L’aggressione e la fuga
Tutto ha inizio intorno alle 20:00 in via Napoli. I militari fermano una Fiat Panda con a bordo una ragazza di 23 anni e un uomo di 28. Durante la verifica dei documenti, il giovane tenta di disfarsi di un involucro di plastica (un contenitore per sorprese di ovetti di cioccolato) contenente hashish. Alla vista del carabiniere che si piega per recuperare la prova, scatta la violenza, il 28enne colpisce ripetutamente il militare con pugni al volto, mentre la 23enne aggredisce il secondo commilitone, arrivando a infilargli un dito in un occhio. Dopo il raid, i due riescono a risalire in auto e a dileguarsi, facendo perdere momentaneamente le proprie tracce.

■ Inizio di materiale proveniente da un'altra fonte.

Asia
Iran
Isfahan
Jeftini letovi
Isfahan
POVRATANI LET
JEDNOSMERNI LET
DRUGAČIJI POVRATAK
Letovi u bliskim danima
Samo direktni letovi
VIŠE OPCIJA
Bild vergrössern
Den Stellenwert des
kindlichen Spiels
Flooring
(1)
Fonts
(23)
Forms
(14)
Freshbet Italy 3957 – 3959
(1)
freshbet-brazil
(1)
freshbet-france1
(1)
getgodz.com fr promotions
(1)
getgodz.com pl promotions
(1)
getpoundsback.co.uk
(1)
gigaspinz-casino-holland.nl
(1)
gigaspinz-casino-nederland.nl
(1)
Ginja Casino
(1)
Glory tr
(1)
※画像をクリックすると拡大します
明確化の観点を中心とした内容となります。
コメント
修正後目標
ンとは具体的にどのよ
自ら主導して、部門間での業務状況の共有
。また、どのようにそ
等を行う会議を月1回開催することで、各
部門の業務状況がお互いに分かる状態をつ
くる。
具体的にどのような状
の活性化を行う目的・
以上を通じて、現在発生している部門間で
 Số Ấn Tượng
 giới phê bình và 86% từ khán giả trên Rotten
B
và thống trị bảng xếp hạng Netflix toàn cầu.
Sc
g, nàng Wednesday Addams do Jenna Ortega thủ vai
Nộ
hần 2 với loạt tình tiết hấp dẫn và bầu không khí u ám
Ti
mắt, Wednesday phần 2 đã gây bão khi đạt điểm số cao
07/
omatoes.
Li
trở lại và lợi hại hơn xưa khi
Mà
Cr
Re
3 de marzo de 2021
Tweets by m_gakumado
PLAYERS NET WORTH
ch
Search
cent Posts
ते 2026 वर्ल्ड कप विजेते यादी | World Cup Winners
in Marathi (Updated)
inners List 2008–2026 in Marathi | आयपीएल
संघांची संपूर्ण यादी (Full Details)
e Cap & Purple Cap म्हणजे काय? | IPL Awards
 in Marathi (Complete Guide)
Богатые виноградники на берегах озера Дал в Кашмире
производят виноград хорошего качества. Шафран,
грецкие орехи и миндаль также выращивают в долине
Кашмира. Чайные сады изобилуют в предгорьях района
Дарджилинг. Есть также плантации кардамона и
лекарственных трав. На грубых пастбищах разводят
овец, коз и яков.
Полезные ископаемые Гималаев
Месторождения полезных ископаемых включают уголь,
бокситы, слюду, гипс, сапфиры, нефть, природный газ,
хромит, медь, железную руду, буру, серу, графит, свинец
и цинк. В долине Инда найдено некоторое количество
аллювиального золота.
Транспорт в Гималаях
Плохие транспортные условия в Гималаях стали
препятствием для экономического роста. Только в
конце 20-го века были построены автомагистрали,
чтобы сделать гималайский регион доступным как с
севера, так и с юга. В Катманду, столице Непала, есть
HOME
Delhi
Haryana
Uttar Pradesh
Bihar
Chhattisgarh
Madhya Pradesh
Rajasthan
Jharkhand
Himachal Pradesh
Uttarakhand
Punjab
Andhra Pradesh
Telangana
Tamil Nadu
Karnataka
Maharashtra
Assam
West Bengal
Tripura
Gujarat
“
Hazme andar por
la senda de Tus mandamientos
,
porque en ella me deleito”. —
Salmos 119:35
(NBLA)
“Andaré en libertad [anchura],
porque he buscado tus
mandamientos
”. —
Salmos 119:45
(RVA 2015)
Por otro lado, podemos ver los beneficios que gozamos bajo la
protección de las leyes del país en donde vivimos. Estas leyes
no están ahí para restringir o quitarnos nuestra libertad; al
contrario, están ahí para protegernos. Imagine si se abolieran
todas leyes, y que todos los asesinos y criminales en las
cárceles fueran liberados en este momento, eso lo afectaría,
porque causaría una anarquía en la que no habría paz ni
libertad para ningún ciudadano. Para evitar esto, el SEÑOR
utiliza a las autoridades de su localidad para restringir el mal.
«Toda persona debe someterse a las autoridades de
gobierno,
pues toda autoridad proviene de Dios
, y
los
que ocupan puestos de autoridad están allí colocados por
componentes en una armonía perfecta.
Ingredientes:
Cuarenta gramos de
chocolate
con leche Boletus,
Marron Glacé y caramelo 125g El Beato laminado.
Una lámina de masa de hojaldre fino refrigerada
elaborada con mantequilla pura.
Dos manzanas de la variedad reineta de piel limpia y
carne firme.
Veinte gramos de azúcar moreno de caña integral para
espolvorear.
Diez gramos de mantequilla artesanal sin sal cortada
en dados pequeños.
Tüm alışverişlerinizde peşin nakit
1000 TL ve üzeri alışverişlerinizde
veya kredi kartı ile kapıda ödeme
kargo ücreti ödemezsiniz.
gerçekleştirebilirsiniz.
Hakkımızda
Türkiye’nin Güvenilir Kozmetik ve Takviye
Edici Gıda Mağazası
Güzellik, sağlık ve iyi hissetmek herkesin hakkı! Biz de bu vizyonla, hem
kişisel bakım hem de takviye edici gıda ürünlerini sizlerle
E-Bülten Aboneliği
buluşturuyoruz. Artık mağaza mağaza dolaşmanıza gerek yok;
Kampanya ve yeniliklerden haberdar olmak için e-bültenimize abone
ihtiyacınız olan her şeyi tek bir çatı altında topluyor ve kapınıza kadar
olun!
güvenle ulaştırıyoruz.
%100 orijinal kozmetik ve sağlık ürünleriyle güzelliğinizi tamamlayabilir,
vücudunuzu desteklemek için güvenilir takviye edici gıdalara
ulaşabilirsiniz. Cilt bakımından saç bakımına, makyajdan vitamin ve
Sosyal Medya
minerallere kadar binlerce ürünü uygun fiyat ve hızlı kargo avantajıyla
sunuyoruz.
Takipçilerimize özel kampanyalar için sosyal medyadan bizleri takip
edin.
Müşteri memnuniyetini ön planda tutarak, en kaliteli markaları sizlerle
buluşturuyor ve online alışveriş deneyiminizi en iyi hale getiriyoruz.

Il blitz in casa e l’arresto dell’intera famiglia
Le ricerche scattano immediatamente. I Carabinieri individuano l’abitazione della ragazza ad Arzano. La perquisizione domiciliare svela il motivo di tanta resistenza: in casa vengono rinvenuti 72 grammi di hashish, materiale per il confezionamento e 320 euro in contanti. La magistratura ha disposto l’arresto non solo per la giovane (accusata anche di resistenza e lesioni), ma per l’intero nucleo familiare presente: padre, madre e fratello sono finiti in manette per detenzione di stupefacenti ai fini di spaccio.
Il finale surreale in caserma
La vicenda si è conclusa solo a notte fonda. Intorno alle 2:00, il complice 28enne si è presentato spontaneamente presso la caserma di Arzano. Tuttavia, invece di consegnarsi pacificamente, l’uomo ha dato vita a un ultimo atto di follia, minacciando e aggredendo i militari presenti prima di essere definitivamente immobilizzato e arrestato. I due carabinieri feriti durante il primo scontro sono stati soccorsi dal 118 e trasportati all’ospedale di Frattamaggiore. Sono stati dimessi all’alba con prognosi rispettivamente di 20 e 6 giorni.